何度も一進一退を繰り返しながらも、ようやく活動への手応えを感じたカナは残り少ない任期を全うするために力を注いでいた。そんな矢先…。

 一一月に入ってすぐのこと、急に目の奥が痛くなった。何かおかしいと思って、いつものように学校へ行ったものの、体がすごく重く感じた。どうせ、ただの筋肉痛だと思ったが、それにしてもおかしい。


 実はこの前日、ナコク県にあるナコク遺跡で行われる日本文化紹介に向けて、「ソーラン節」や「エイサー」、「ししまい」の練習を行っていた。だから、筋肉痛と思って、疑わなかった。


 しかし、とてもじゃないが立つこともままならず、授業にも行けそうにもなかった。しばらく、職員室で休んでから様子を見たが、調子が良くなるどころか、ますます悪くなる一方である。このままでは家に帰ることもできなくなりそうだ。


 次の時間の準備のために教科書を開けてみたが、文字を見ると頭に激痛が走った。これは本当にただ事ではない。私は校長室に行って、校長に病状を説明した上で、仕事を早退することにした。今まで首都への出張のために早退することだったら何度かあったが、病気を理由に早退することは初めてである。とりあえず、帰ってから休もう。


 帰ってから熱を測った。熱を測ると三九・九度であった。これは何かの間違いだろうと思い、しばらく体温計を冷ましてから、再び熱を測る。やはり、三九・九度である。


 もしかして、みんなから恐れられている「デング熱」ではないだろうか。目の奥の激痛に、四〇度近くまで上がる高熱。まさにその典型である。そう思い、集団事務所の健康相談員と連絡を取った。


「それはデング熱の可能性が極めて高いので、すぐにでも病院へ連れて行ってもらって下さい」


 健康相談員の富士見さんに言われた通り、下宿先の家族に伝えた。サンホセは小さな町なので、県都のアソラナスまで車で連れて行ってもらった。車で四〇分かけて病院へ向かう。気を確かにしなければと思ったが、意識がもうろうとしていて、どうにもならない。


 病院に着いてから、すぐに血液検査が行われた。結果は翌日にならないと分からないとのことだったが、四〇度近くの高熱が出ているため、この日はそのまま病院へ入院することになった。私が病室に入るのを見届けて、下宿先の家族は帰った。


 それから入れ替わるようにアソラナスの隊員といつも語学を教えてくれるブランカさんが見舞いに来てくれた。もうろうとした頭の中で「まだ、連絡していないのに、どうして知っているのだろうか?」と思っていたら、隊員の一人である宮本さんが言った


「健康相談員の富士見さんから聞いたの。カナがデング熱で入院することになったので、様子を見て欲しいってね」


 すると、今度は静岡さんがつぶやいた。


「ちょっと、カナちゃん大丈夫? この時期にデング熱とはついてないね。

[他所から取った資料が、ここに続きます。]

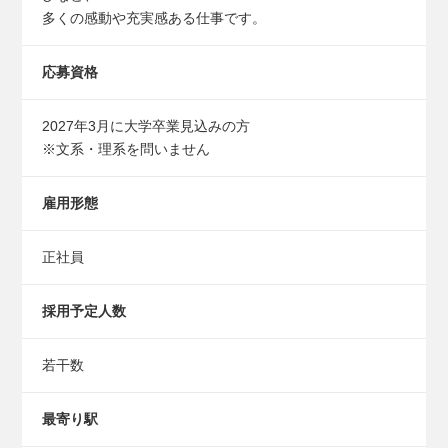
多くの感動や充実感ある仕事です。
応募資格
2027年3月に大学卒業見込みの方
※文系・理系を問いません
雇用形態
正社員
採用予定人数
若干数
最寄り駅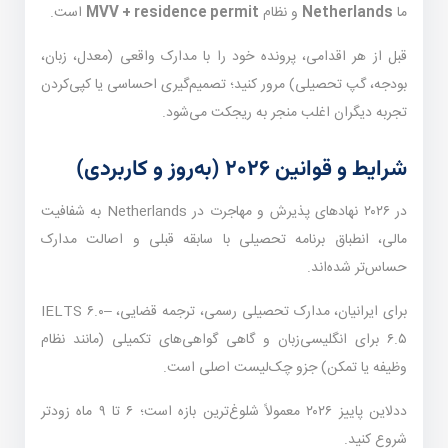
ما
Netherlands
و نظام
MVV + residence permit
است.
قبل از هر اقدامی، پرونده خود را با مدارک واقعی (معدل، زبان،
بودجه، گپ تحصیلی) مرور کنید؛ تصمیم‌گیری احساسی یا کپی‌کردن
تجربه دیگران اغلب منجر به ریجکت می‌شود.
شرایط و قوانین ۲۰۲۶ (به‌روز و کاربردی)
در ۲۰۲۶ نهادهای پذیرش و مهاجرت در Netherlands به شفافیت
مالی، انطباق برنامه تحصیلی با سابقه قبلی و اصالت مدارک
حساس‌تر شده‌اند.
برای ایرانیان، مدارک تحصیلی رسمی، ترجمه قضایی، IELTS ۶.۰–
۶.۵ برای انگلیسی‌زبان و گاهی گواهی‌های تکمیلی (مانند نظام
وظیفه یا تمکن) جزو چک‌لیست اصلی است.
ددلاین پاییز ۲۰۲۶ معمولاً شلوغ‌ترین بازه است؛ ۶ تا ۹ ماه زودتر
شروع کنید.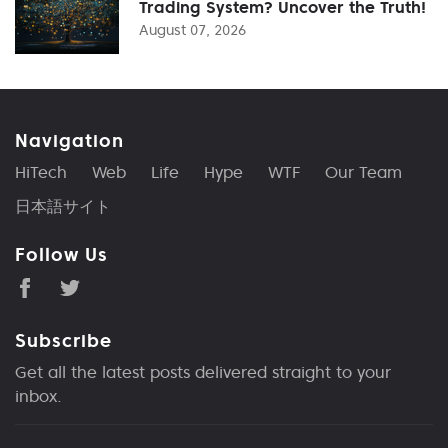
Trading System? Uncover the Truth!
August 07, 2026
Navigation
HiTech
Web
Life
Hype
WTF
Our Team
日本語サイト
Follow Us
Subscribe
Get all the latest posts delivered straight to your
inbox.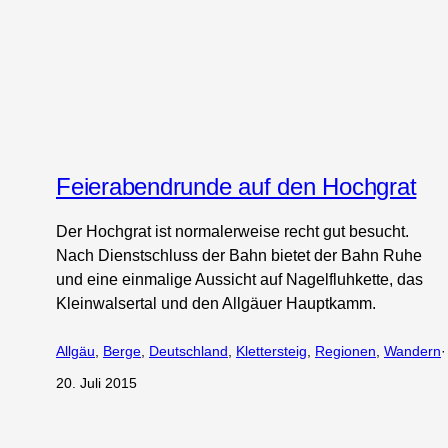
Feierabendrunde auf den Hochgrat
Der Hochgrat ist normalerweise recht gut besucht.
Nach Dienstschluss der Bahn bietet der Bahn Ruhe
und eine einmalige Aussicht auf Nagelfluhkette, das
Kleinwalsertal und den Allgäuer Hauptkamm.
Allgäu
, 
Berge
, 
Deutschland
, 
Klettersteig
, 
Regionen
, 
Wandern
·
20. Juli 2015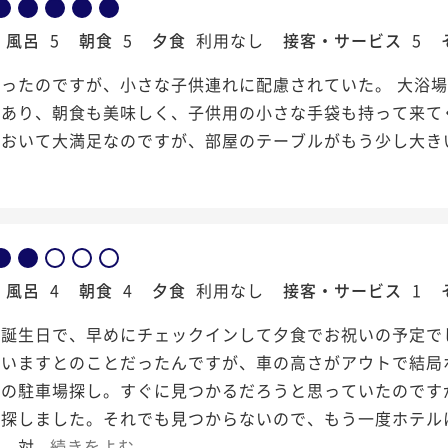
風呂
5
朝食
5
夕食
利用なし
接客・サービス
5
だったのですが、小さな子供連れに配慮されていた。 大浴
もあり、朝食も美味しく、子供用の小さな手袋も持って来て
において大満足なのですが、部屋のテーブルがもう少し大き
風呂
4
朝食
4
夕食
利用なし
接客・サービス
1
誕生日で、早めにチェックインして夕食でお祝いの予定で
ていますとのことだったんですが、車の高さがアウトで結局
所の駐車場探し。すぐに見つかるだろうと思っていたのです
を探しました。それでも見つからないので、もう一度ホテル
対...
続きをよむ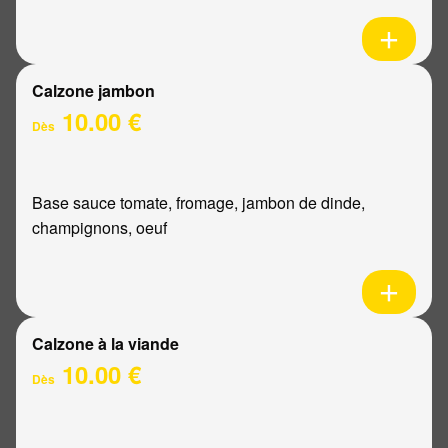
Calzone jambon
10.00 €
Dès
Base sauce tomate, fromage, jambon de dinde,
champignons, oeuf
Calzone à la viande
10.00 €
Dès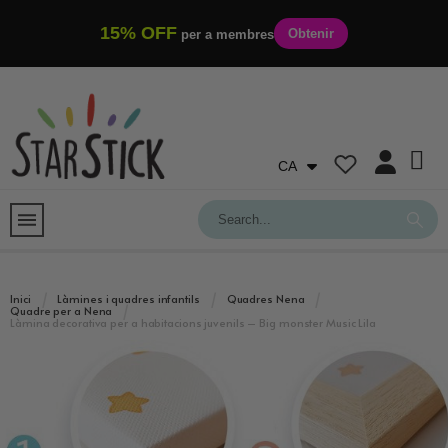
15% OFF
Obtenir
per a membres
CA
Inici
Làmines i quadres infantils
Quadres Nena
Quadre per a Nena
Làmina decorativa per a habitacions juvenils – Big monster Music Lila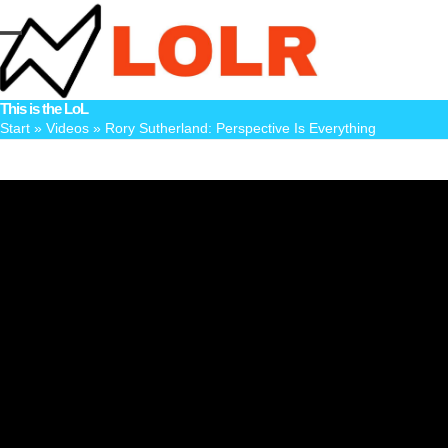
Skip
to
Open
Close
content
mobile
mobile
This is the LoL
menu
menu
Start
»
Videos
»
Rory Sutherland: Perspective Is Everything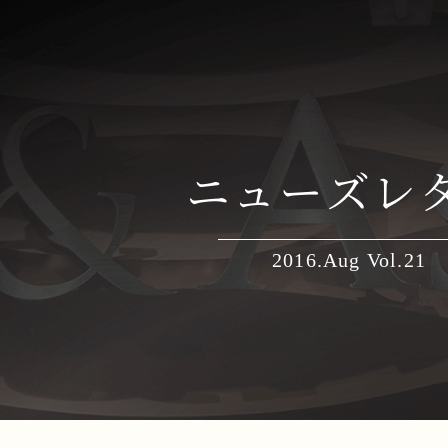
ニューズレ
2016.Aug Vol.21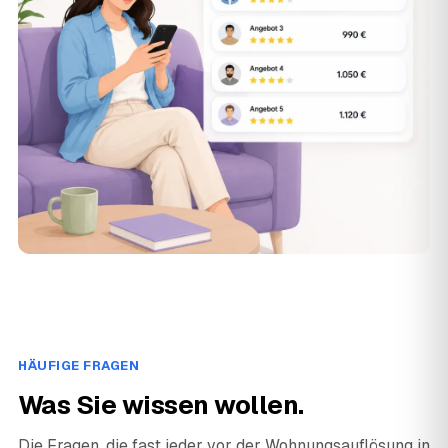
HÄUFIGE FRAGEN
Was Sie wissen wollen.
Die Fragen, die fast jeder vor der Wohnungsauflösung in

もしかしたら、ナコク遺跡の日本文化紹介にも出られないかもね。あんなに練習を頑張ったのにね…」


 鳴戸君も来ているようだが、彼は終始静かだった。何かあれば、こうやって隊員同士が駆けつけてくれることがありがたかった。


「カナはちょっと頑張り過ぎたのよ。せっかくだから、しばらく休んだらいいよ」


 と、ブランカさんがスペイン語でやさしく言ってくれる。もう、サルドノに一年半近くいるのに、スペイン語で考えると未だにうまく頭が働かなくなるときがある。その上、高熱で頭がもうろうとして、日本語すら怪しいぐらいだ。私は


「来てくれて、ありがとう」


と言うのが精一杯だった。


 それからしばらくはブランカさんを含めた四人で話をしていた。私もいろいろと話をしたかったのだが、目の奥はズキズキ痛むし、頭はもうろうとするしで、黙って話を聞くだけでもすごく大変だった。それから病院で与えられた薬が効いてきたのか、急に眠くなってきた。見舞客が来ているのに眠るわけにはいけないと思ったが、薬には勝てなかったようで、気がついた時には寝ていた。


 ジリリリリ、ジリリリリ、ジリリリリ…。


「おい、カナ、携帯が鳴ってるぞ」


 仏頂面の鳴戸君がめんどくさそうに言った。携帯の音で目を覚ました私は外がすっかり暗くなっていることに驚いた。そして、四人の見舞客に対して申し訳なく思った。


「カナちゃん、いいのよ。病気はしっかり寝て、しっかりと食べるのが一番なんだから。病人が見舞客に気を遣わないで」


 私が起きたことに気付いた静岡さんがやさしく言ってくれた。そして、無神経な鳴戸君を目でギロッと睨みつけた。彼は申し訳なさそうにしていた。


「もしもし、瀬戸です」


『もしもし、富士見です。瀬戸さん、調子はどうですか?』


「さっきまで寝ていたので、少し落ち着きました」


『あら、起こしてごめんなさいね』


「いや、いいんですよ」


『さて、明日になれば、検査結果が出ると思うけど、もしデング熱と診断されたら、オルデナプスの病院に移ってもらいます』


「どうしてですか?」


『それはそこの病院では、デング熱が重症化したときの対応ができないからです。本当ならアプラヒクへ来てもらいたいのですが、現在サルドノでは全国的に大雨が続いているため、アプラヒクまで移動できなくなりました。一応、オルデナプスの病院から救急車で迎えに行ってもらうよう手配してあります。そこへ私も明日行く予定です』


「なんか、もうすでに確定したような言い方ですね」


『そりゃ、そうですよ。瀬戸さんの症状は典型的なデング熱の病状ですからね。明日の検査結果はその確認のために行うものですよ』


 そんなやり取りをしばらく続けて、電話を切る。すると、四人は静かに電話のやり取りを聞いていたのでびっくりした。


「ちょっと、やめてよ。盗み聞きなんて…」


 私は思わず茶化してみせた。心配しているからこそ、そのようなことを四人がやったと言うことも分かったが、それにしても四人があまりにも静かに聞いていたのでびっくりしてしまったのだ。


「もしかしたら、明日オルデに行ってしまうかもしれないんだね」


 静岡さんがさびしそうに言った。さっきまで楽しそうに話していたのが、嘘のようだった。鳴戸君もさっきまで他の三人と楽しそうに話しているような気がしたが、今は意味もなくふてくされている。


「まあ、どっちに転んだとしたとしても、また明日みんなで見舞いに来るから…」


 三人の中で一番年長者の宮本さんが落ち着いた声で言った。ブランカさんも同じようなことをスペイン語で言った。それが合図となって四人は病室を後にした。四人がいなくなった病室は心なしかひんやりとしていて、私を一層心細く不安にさせた。昼間寝たせいか、なかなか寝付けない。